Taliban gunmen now stand guard in the rocky caves that once housed two ancient Buddha statues – desecrated with dynamite by Islamists during their last term in power.
The monuments in Bamiyan province stood for 1,500 years, but their destruction was ordered in 2001 by a regime that had already been discredited, imposed ultra-strict rules banning television and governing the conduct of women. After doing – for being against Muslim religion.
Hundreds of activists across the country demolished huge statues carved into the side of a cliff for more than three weeks, sparking global outrage.
“Buddhas were destroyed by Taliban officials in 2001,” reads a bronze plaque set in stone, while the white flag of the country’s new leaders flies over the nearby gatehouse.
Two young fighters wander inexplicably only a few yards away.
According to historian Ali A. Olomi of Penn State Abington University, the new prime minister of Afghanistan, Mohammad Hassan Akhund, was “one of the architects of the Buddha’s destruction”.
Asked whether it was a good idea to blow up statues, considered one of the biggest crimes against world heritage, Saifur Rahman Mohammadi, a young Taliban member, does not hide his embarrassment.
“Well… I can’t really comment,” said Mohammadi, recently appointed to the cultural affairs office of Bamiyan province.
“I was very young,” he told AFP. “If they did, the Islamic Emirate would have had its reasons.
“But what is certain is that we are now committed to protecting the historical heritage of our country.

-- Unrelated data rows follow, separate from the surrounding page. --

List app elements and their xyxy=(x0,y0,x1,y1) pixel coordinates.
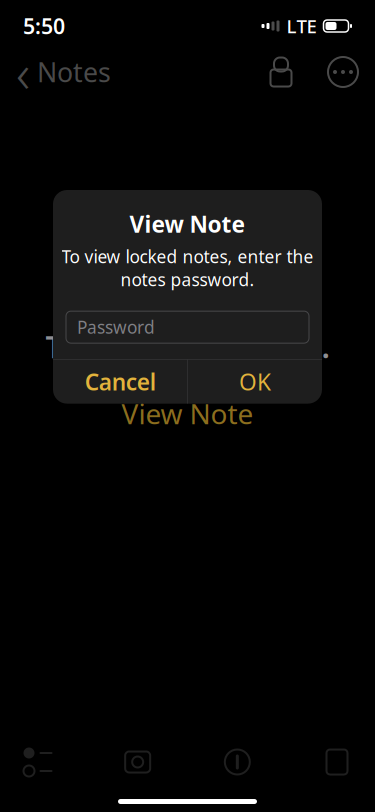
staticText: This note is locked. xyxy=(46,326,330,367)
button[interactable]: View Note xyxy=(106,389,270,438)
button[interactable]: Markup xyxy=(205,738,269,786)
button[interactable]: Lock Note xyxy=(259,50,303,94)
staticText: LTE xyxy=(286,14,316,38)
button[interactable]: Checklist xyxy=(6,738,70,786)
staticText: 5:50 xyxy=(23,12,65,40)
staticText: OK xyxy=(239,367,271,397)
staticText: Notes xyxy=(37,54,111,90)
staticText: To view locked notes, enter the xyxy=(62,245,314,268)
staticText: View Note xyxy=(122,395,254,432)
staticText: ‹ xyxy=(16,37,30,107)
staticText: View Note xyxy=(130,209,246,239)
button[interactable]: More Options xyxy=(321,50,365,94)
button[interactable]: ‹ xyxy=(10,33,117,111)
staticText: Cancel xyxy=(85,367,156,397)
button[interactable]: New Note xyxy=(305,738,369,786)
button[interactable]: Camera xyxy=(106,738,170,786)
button[interactable]: OK xyxy=(188,360,322,404)
staticText: notes password. xyxy=(120,268,254,291)
button[interactable]: Cancel xyxy=(53,360,187,404)
staticText: Password xyxy=(77,316,155,339)
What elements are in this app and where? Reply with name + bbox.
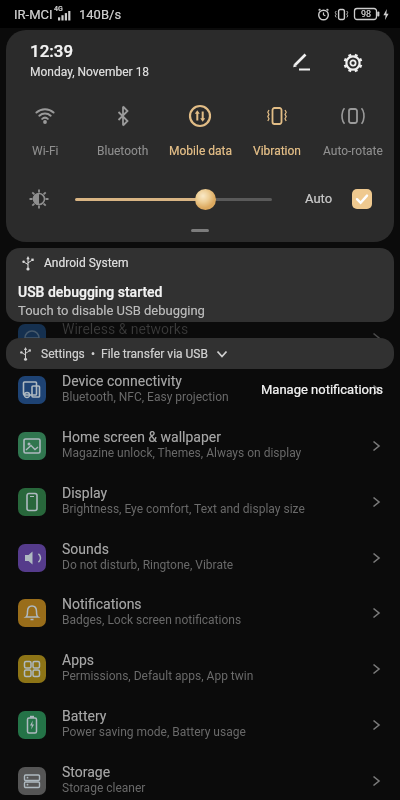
button[interactable]: Display <box>0 474 400 530</box>
staticText: Touch to disable USB debugging <box>18 303 205 318</box>
staticText: Vibration <box>253 144 301 158</box>
staticText: Apps <box>62 652 95 668</box>
staticText: File transfer via USB <box>101 347 208 361</box>
staticText: Device connectivity <box>62 373 182 389</box>
staticText: Manage notifications <box>261 382 383 397</box>
staticText: Brightness, Eye comfort, Text and displa… <box>62 502 305 516</box>
staticText: USB debugging started <box>18 284 163 300</box>
staticText: Wi-Fi <box>32 144 59 158</box>
button[interactable]: Storage <box>0 753 400 800</box>
staticText: Permissions, Default apps, App twin <box>62 669 254 683</box>
staticText: IR-MCI <box>14 7 53 22</box>
staticText: • <box>85 347 101 361</box>
button[interactable]: Wireless & networks <box>0 310 400 366</box>
staticText: Display <box>62 485 108 501</box>
button[interactable]: Manage notifications <box>203 379 383 400</box>
button[interactable] <box>342 52 364 74</box>
staticText: Home screen & wallpaper <box>62 429 221 445</box>
staticText: Auto <box>305 191 333 206</box>
staticText: Do not disturb, Ringtone, Vibrate <box>62 558 234 572</box>
staticText: Wireless & networks <box>62 321 189 337</box>
staticText: 140B/s <box>79 7 122 22</box>
button[interactable] <box>352 189 372 209</box>
button[interactable]: Auto-rotate <box>317 102 389 158</box>
button[interactable]: Mobile data <box>164 102 236 158</box>
staticText: Battery <box>62 708 107 724</box>
staticText: Android System <box>44 256 129 270</box>
button[interactable]: Notifications <box>0 585 400 641</box>
button[interactable]: Battery <box>0 697 400 753</box>
button[interactable]: Wi-Fi <box>9 102 81 158</box>
staticText: Power saving mode, Battery usage <box>62 725 246 739</box>
staticText: Bluetooth, NFC, Easy projection <box>62 390 229 404</box>
button[interactable]: Home screen & wallpaper <box>0 418 400 474</box>
staticText: Settings <box>41 347 85 361</box>
button[interactable]: Device connectivity <box>0 362 400 418</box>
staticText: 12:39 <box>30 41 74 61</box>
staticText: Badges, Lock screen notifications <box>62 613 242 627</box>
staticText: Bluetooth <box>97 144 149 158</box>
staticText: Storage cleaner <box>62 781 146 795</box>
staticText: Mobile data <box>169 144 232 158</box>
staticText: Sounds <box>62 541 109 557</box>
button[interactable]: Apps <box>0 641 400 697</box>
staticText: Auto-rotate <box>323 144 383 158</box>
button[interactable]: Vibration <box>241 102 313 158</box>
staticText: Storage <box>62 764 111 780</box>
button[interactable]: Sounds <box>0 530 400 586</box>
staticText: Monday, November 18 <box>30 65 150 79</box>
button[interactable]: Bluetooth <box>87 102 159 158</box>
staticText: Magazine unlock, Themes, Always on displ… <box>62 446 302 460</box>
button[interactable]: Android System <box>6 248 394 322</box>
staticText: Notifications <box>62 596 142 612</box>
staticText: 4G <box>54 5 63 13</box>
button[interactable] <box>290 50 314 74</box>
staticText: 98 <box>361 9 372 20</box>
button[interactable]: Settings <box>6 338 394 369</box>
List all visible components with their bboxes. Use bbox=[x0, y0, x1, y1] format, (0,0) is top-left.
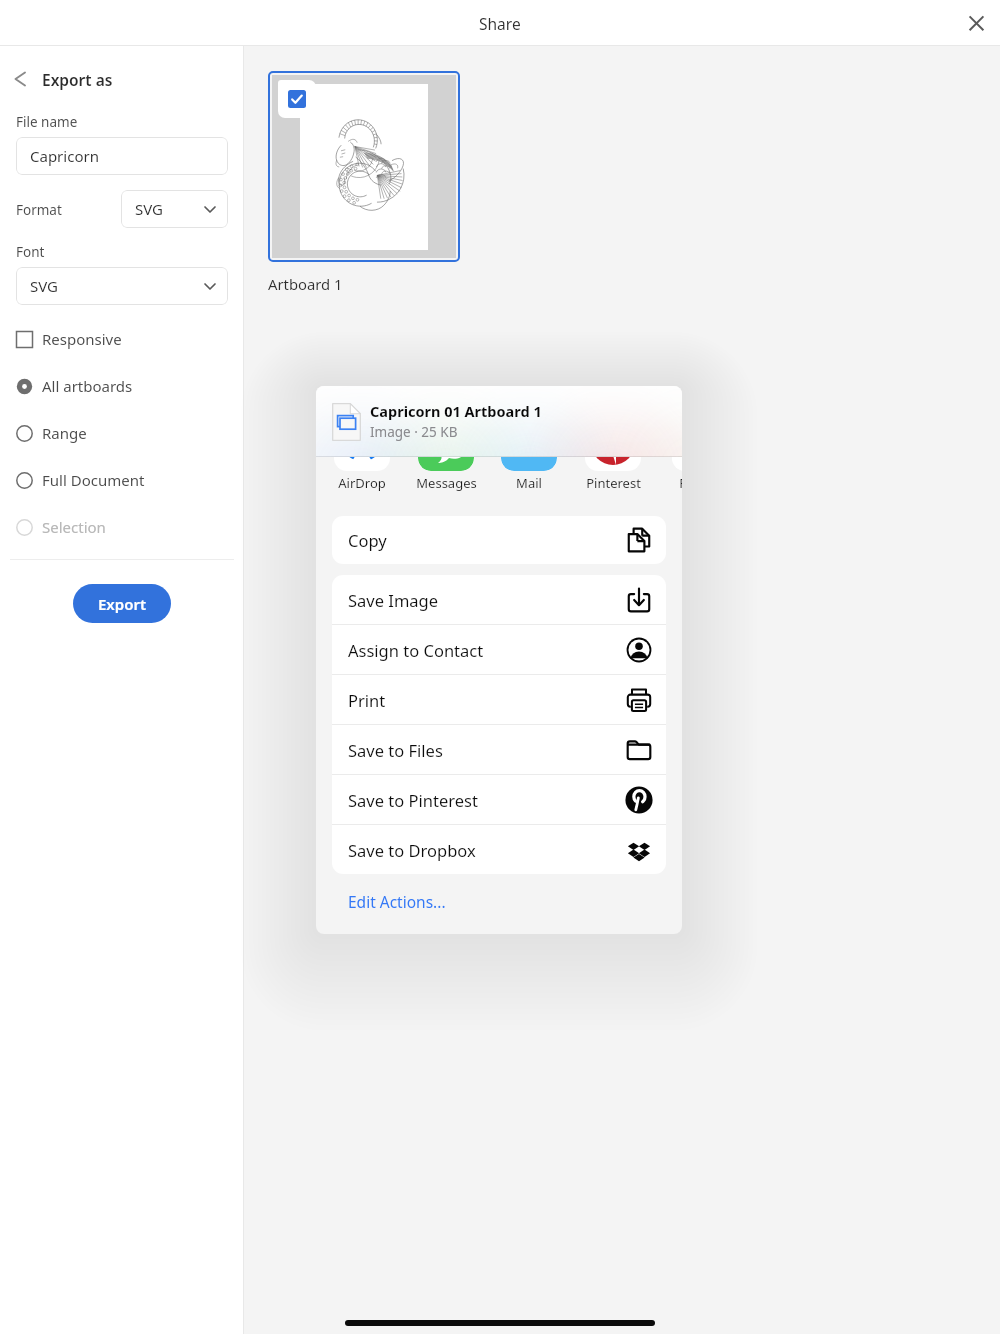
staticText: Save Image bbox=[348, 589, 439, 611]
button[interactable]: Messages bbox=[406, 415, 486, 495]
button[interactable]: Copy bbox=[332, 516, 666, 564]
button[interactable]: Selected bbox=[288, 90, 306, 108]
button[interactable]: Range bbox=[10, 419, 234, 447]
button[interactable]: Export bbox=[73, 584, 171, 623]
button[interactable]: Save to Files bbox=[332, 725, 666, 774]
staticText: Range bbox=[42, 423, 87, 443]
staticText: Save to Dropbox bbox=[348, 839, 476, 861]
staticText: Artboard 1 bbox=[268, 274, 343, 294]
staticText: Mail bbox=[516, 474, 542, 492]
button[interactable]: Full Document bbox=[10, 466, 234, 494]
button[interactable]: Close bbox=[960, 6, 994, 40]
staticText: SVG bbox=[135, 199, 164, 219]
button[interactable]: Capricorn bbox=[16, 137, 228, 175]
staticText: Image · 25 KB bbox=[370, 423, 458, 441]
button[interactable] bbox=[272, 75, 456, 258]
staticText: Assign to Contact bbox=[348, 639, 484, 661]
staticText: All artboards bbox=[42, 376, 133, 396]
button[interactable]: Save to Dropbox bbox=[332, 825, 666, 874]
button[interactable]: SVG bbox=[16, 267, 228, 305]
button[interactable]: AirDrop bbox=[322, 415, 402, 495]
staticText: Share bbox=[479, 13, 521, 34]
button[interactable]: Export as bbox=[8, 64, 121, 94]
staticText: Font bbox=[16, 243, 45, 261]
button[interactable]: Print bbox=[332, 675, 666, 724]
staticText: Responsive bbox=[42, 329, 122, 349]
button[interactable]: Selection bbox=[10, 513, 234, 541]
staticText: Print bbox=[348, 689, 386, 711]
button[interactable]: Pinterest bbox=[573, 415, 653, 495]
staticText: SVG bbox=[30, 276, 59, 296]
staticText: Messages bbox=[416, 474, 477, 492]
button[interactable]: All artboards bbox=[10, 372, 234, 400]
button[interactable]: Mail bbox=[489, 415, 569, 495]
staticText: Pinterest bbox=[586, 474, 641, 492]
staticText: Selection bbox=[42, 517, 106, 537]
staticText: Full Document bbox=[42, 470, 145, 490]
staticText: Export bbox=[98, 594, 147, 614]
staticText: Capricorn bbox=[30, 146, 99, 166]
staticText: Photos bbox=[679, 474, 682, 492]
button[interactable]: Save Image bbox=[332, 575, 666, 624]
staticText: Save to Files bbox=[348, 739, 443, 761]
staticText: Copy bbox=[348, 529, 387, 551]
staticText: File name bbox=[16, 113, 78, 131]
button[interactable]: SVG bbox=[121, 190, 228, 228]
button[interactable]: Assign to Contact bbox=[332, 625, 666, 674]
button[interactable]: Save to Pinterest bbox=[332, 775, 666, 824]
staticText: Format bbox=[16, 201, 62, 219]
button[interactable]: Photos bbox=[660, 415, 682, 495]
staticText: Capricorn 01 Artboard 1 bbox=[370, 401, 542, 421]
staticText: Edit Actions... bbox=[348, 891, 446, 912]
button[interactable]: Responsive bbox=[10, 325, 234, 353]
staticText: Export as bbox=[42, 69, 113, 90]
staticText: AirDrop bbox=[338, 474, 386, 492]
staticText: Save to Pinterest bbox=[348, 789, 478, 811]
button[interactable]: Edit Actions... bbox=[332, 886, 532, 916]
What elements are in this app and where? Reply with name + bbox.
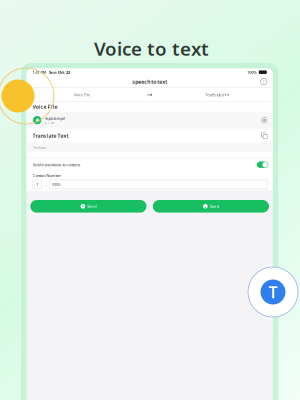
staticText: — (44, 182, 48, 187)
staticText: Voice to text (94, 36, 209, 61)
staticText: Voice File (32, 103, 58, 110)
staticText: speech to text (132, 78, 167, 85)
staticText: Translate Text (32, 132, 68, 139)
staticText: Contact Number (32, 173, 62, 178)
button[interactable]: Send (153, 200, 269, 213)
staticText: → (147, 91, 153, 98)
staticText: 1:41 PM (32, 70, 46, 75)
staticText: Send (87, 204, 96, 209)
staticText: Sun Oct 22 (49, 70, 70, 75)
staticText: T (268, 281, 278, 303)
button[interactable]: Help (259, 77, 269, 87)
staticText: 100% (247, 70, 256, 75)
staticText: 4.2 MB (44, 121, 54, 125)
staticText: 1 (36, 182, 38, 187)
staticText: Text(English) ▾ (205, 92, 229, 97)
button[interactable]: Copy text (260, 131, 269, 140)
button[interactable]: Send translations to contacts (26, 158, 273, 171)
staticText: (555) (52, 182, 60, 187)
button[interactable]: Voice File (26, 92, 138, 97)
staticText: Send (210, 204, 219, 209)
button[interactable]: Stop playback (260, 116, 269, 125)
staticText: Yeshwa (33, 145, 46, 150)
staticText: ? (263, 79, 265, 84)
button[interactable]: Swap languages (138, 91, 162, 98)
staticText: mp3-4.mp3 (44, 116, 64, 121)
button[interactable]: Send (30, 200, 146, 213)
button[interactable]: Text(English) ▾ (162, 92, 273, 97)
staticText: Send translations to contacts (32, 162, 80, 167)
staticText: Voice File (74, 92, 90, 97)
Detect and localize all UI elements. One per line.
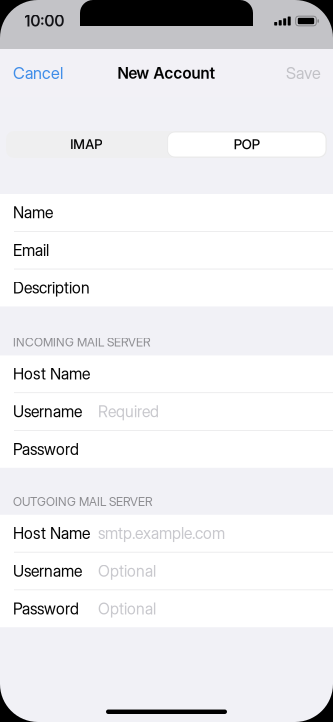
button[interactable]: Save	[286, 49, 333, 97]
staticText: INCOMING MAIL SERVER	[13, 335, 151, 349]
button[interactable]: Host Name	[0, 515, 333, 552]
staticText: New Account	[118, 64, 216, 82]
button[interactable]: Username	[0, 552, 333, 590]
button[interactable]: Email	[0, 232, 333, 269]
staticText: Host Name	[13, 524, 90, 543]
staticText: Save	[286, 63, 321, 83]
staticText: Username	[13, 402, 82, 421]
staticText: Cancel	[13, 63, 63, 83]
button[interactable]: IMAP	[6, 131, 166, 158]
button[interactable]: Host Name	[0, 355, 333, 392]
staticText: Description	[13, 278, 90, 297]
staticText: Host Name	[13, 364, 90, 383]
staticText: Optional	[98, 562, 156, 580]
staticText: Password	[13, 440, 79, 459]
staticText: Username	[13, 562, 82, 580]
staticText: smtp.example.com	[98, 524, 225, 543]
button[interactable]: Password	[0, 431, 333, 468]
button[interactable]: Name	[0, 194, 333, 231]
staticText: Optional	[98, 599, 156, 618]
staticText: Required	[98, 402, 159, 421]
button[interactable]: Cancel	[0, 49, 63, 97]
button[interactable]: Username	[0, 393, 333, 430]
button[interactable]: Description	[0, 269, 333, 306]
staticText: OUTGOING MAIL SERVER	[13, 494, 153, 509]
staticText: Email	[13, 241, 49, 260]
staticText: Password	[13, 599, 79, 618]
staticText: 10:00	[24, 12, 64, 30]
staticText: IMAP	[70, 136, 102, 152]
button[interactable]: POP	[166, 131, 327, 158]
button[interactable]: Password	[0, 590, 333, 627]
staticText: Name	[13, 203, 53, 222]
staticText: POP	[234, 136, 260, 152]
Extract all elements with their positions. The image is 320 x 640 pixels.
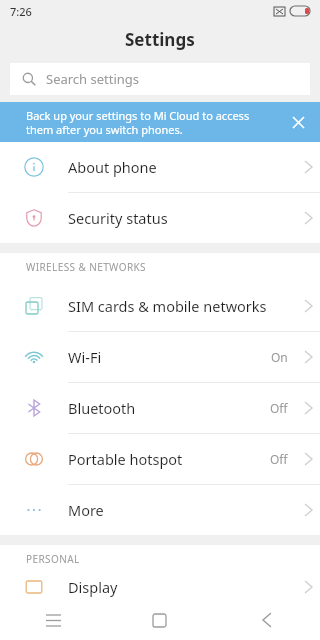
staticText: WIRELESS & NETWORKS bbox=[26, 260, 146, 274]
staticText: SIM cards & mobile networks bbox=[68, 296, 296, 316]
staticText: 7:26 bbox=[10, 4, 32, 19]
staticText: Display bbox=[68, 577, 296, 597]
button[interactable]: Wi-Fi bbox=[0, 332, 320, 382]
staticText: Back up your settings to Mi Cloud to acc… bbox=[26, 108, 250, 137]
button[interactable]: Menu bbox=[0, 600, 106, 640]
staticText: More bbox=[68, 500, 296, 520]
button[interactable]: Portable hotspot bbox=[0, 434, 320, 484]
staticText: Search settings bbox=[46, 70, 140, 88]
button[interactable]: Security status bbox=[0, 193, 320, 243]
staticText: Portable hotspot bbox=[68, 449, 270, 469]
staticText: Off bbox=[270, 451, 288, 467]
button[interactable]: Search settings bbox=[10, 63, 310, 95]
button[interactable]: SIM cards & mobile networks bbox=[0, 281, 320, 331]
staticText: PERSONAL bbox=[26, 552, 80, 566]
staticText: Off bbox=[270, 400, 288, 416]
staticText: Wi-Fi bbox=[68, 347, 271, 367]
button[interactable]: Back bbox=[213, 600, 320, 640]
staticText: Security status bbox=[68, 208, 296, 228]
staticText: On bbox=[271, 349, 288, 365]
staticText: Bluetooth bbox=[68, 398, 270, 418]
button[interactable]: More bbox=[0, 485, 320, 535]
button[interactable]: About phone bbox=[0, 142, 320, 192]
button[interactable]: Close bbox=[286, 110, 310, 134]
button[interactable]: Back up your settings to Mi Cloud to acc… bbox=[0, 102, 320, 142]
staticText: About phone bbox=[68, 157, 296, 177]
button[interactable]: Display bbox=[0, 573, 320, 600]
staticText: Settings bbox=[125, 28, 195, 51]
button[interactable]: Bluetooth bbox=[0, 383, 320, 433]
button[interactable]: Home bbox=[106, 600, 213, 640]
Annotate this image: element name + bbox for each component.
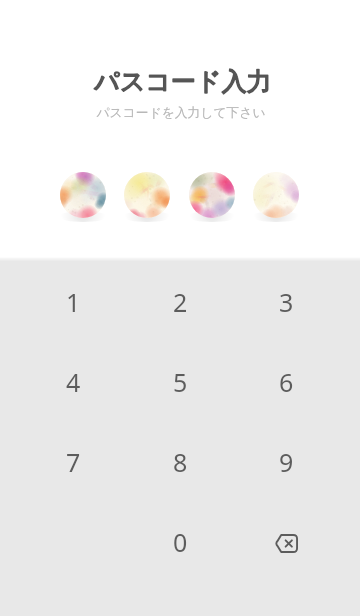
other: Delete [274, 534, 298, 553]
staticText: 9 [279, 445, 294, 479]
button[interactable]: 2 [130, 264, 230, 340]
staticText: 0 [173, 525, 188, 559]
button[interactable]: 0 [130, 504, 230, 580]
staticText: 5 [173, 365, 188, 399]
button[interactable]: 1 [23, 264, 123, 340]
button[interactable]: 8 [130, 424, 230, 500]
button[interactable]: 5 [130, 344, 230, 420]
button[interactable]: 7 [23, 424, 123, 500]
button[interactable]: Delete [236, 504, 336, 580]
staticText: パスコードを入力して下さい [96, 105, 266, 121]
staticText: 8 [173, 445, 188, 479]
button[interactable]: 4 [23, 344, 123, 420]
button[interactable]: 6 [236, 344, 336, 420]
staticText: 7 [66, 445, 81, 479]
staticText: 6 [279, 365, 294, 399]
staticText: パスコード入力 [94, 66, 272, 97]
staticText: パスコード入力 [94, 66, 272, 97]
staticText: 2 [173, 285, 188, 319]
staticText: 3 [279, 285, 294, 319]
button[interactable]: 3 [236, 264, 336, 340]
staticText: 1 [66, 285, 81, 319]
staticText: 4 [66, 365, 81, 399]
button[interactable]: 9 [236, 424, 336, 500]
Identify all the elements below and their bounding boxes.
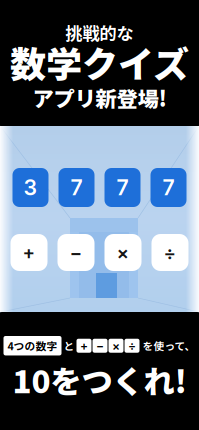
button[interactable]: 7 [104, 168, 140, 207]
button[interactable]: + [10, 234, 48, 271]
staticText: 挑戦的な [66, 20, 134, 45]
button[interactable]: 7 [150, 168, 186, 207]
staticText: アプリ新登場! [32, 82, 166, 113]
staticText: 7 [116, 175, 128, 200]
staticText: 7 [162, 175, 174, 200]
staticText: + [22, 241, 36, 264]
staticText: × [112, 338, 120, 353]
staticText: 3 [24, 175, 38, 200]
staticText: ÷ [164, 241, 176, 264]
button[interactable]: 3 [12, 168, 48, 207]
staticText: − [96, 338, 104, 353]
staticText: 10をつくれ! [12, 357, 186, 402]
staticText: ÷ [128, 338, 136, 353]
staticText: を使って、 [142, 338, 196, 353]
staticText: × [116, 241, 130, 264]
staticText: と [64, 338, 74, 353]
staticText: − [70, 241, 82, 264]
staticText: 4つの数字 [8, 338, 58, 353]
button[interactable]: 7 [58, 168, 94, 207]
button[interactable]: × [104, 234, 142, 271]
button[interactable]: − [58, 234, 94, 271]
button[interactable]: ÷ [152, 234, 188, 271]
staticText: 数学クイズ [10, 36, 189, 88]
staticText: 7 [70, 175, 82, 200]
staticText: + [80, 338, 88, 353]
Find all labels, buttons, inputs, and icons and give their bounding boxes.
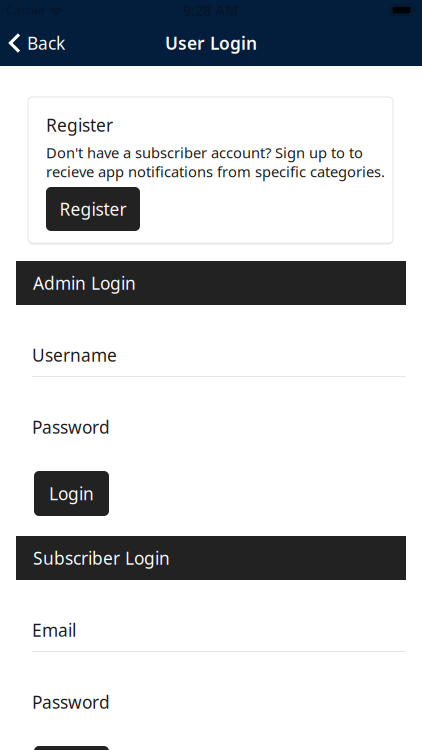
staticText: 9:28 AM — [183, 0, 239, 20]
button[interactable]: Register — [46, 187, 140, 231]
staticText: Password — [32, 416, 110, 438]
staticText: Register — [60, 198, 126, 220]
staticText: Register — [46, 114, 113, 136]
staticText: Don't have a subscriber account? Sign up… — [46, 143, 363, 162]
staticText: Back — [27, 32, 65, 54]
button[interactable]: Back — [0, 20, 75, 66]
staticText: Subscriber Login — [33, 546, 170, 570]
staticText: User Login — [165, 32, 257, 54]
staticText: recieve app notifications from specific … — [46, 162, 385, 181]
staticText: Admin Login — [33, 272, 136, 294]
button[interactable]: Login — [34, 746, 109, 750]
staticText: Email — [32, 618, 76, 642]
staticText: Carrier — [6, 2, 46, 18]
staticText: Password — [32, 690, 110, 714]
staticText: Username — [32, 344, 117, 366]
button[interactable]: Login — [34, 471, 109, 516]
staticText: Login — [49, 482, 94, 505]
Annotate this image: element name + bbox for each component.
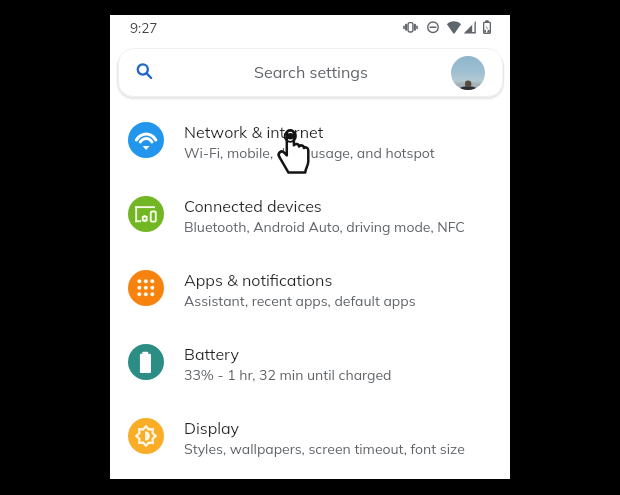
staticText: 9:27 xyxy=(130,19,158,36)
staticText: Assistant, recent apps, default apps xyxy=(184,292,416,310)
button[interactable]: Account xyxy=(451,56,485,90)
staticText: Wi-Fi, mobile, data usage, and hotspot xyxy=(184,144,435,162)
staticText: Apps & notifications xyxy=(184,270,333,290)
button[interactable]: Apps & notifications xyxy=(110,251,510,325)
staticText: Network & internet xyxy=(184,122,324,142)
staticText: Bluetooth, Android Auto, driving mode, N… xyxy=(184,218,465,236)
button[interactable]: Display xyxy=(110,399,510,473)
staticText: Battery xyxy=(184,344,239,364)
staticText: Display xyxy=(184,418,240,438)
staticText: Search settings xyxy=(254,62,368,82)
staticText: 33% - 1 hr, 32 min until charged xyxy=(184,366,392,384)
staticText: Styles, wallpapers, screen timeout, font… xyxy=(184,440,465,458)
button[interactable]: Search settings xyxy=(118,48,503,97)
button[interactable]: Battery xyxy=(110,325,510,399)
button[interactable]: Network & internet xyxy=(110,103,510,177)
button[interactable]: Connected devices xyxy=(110,177,510,251)
staticText: Connected devices xyxy=(184,196,322,216)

It is our responsibility.”
Mohammadi said he had recently spoken to UNESCO officials who had fled abroad after the Taliban takeover and asked them to return to Afghanistan and guarantee their security.
Local officials and former UNESCO employees told AFP that nearly a thousand priceless artifacts once stored in nearby warehouses were stolen or destroyed after the Taliban takeover.
“I confirm that there was looting, but it was before we arrived,” Mohammadi said, accusing the old officers of the theft at the void left after their escape.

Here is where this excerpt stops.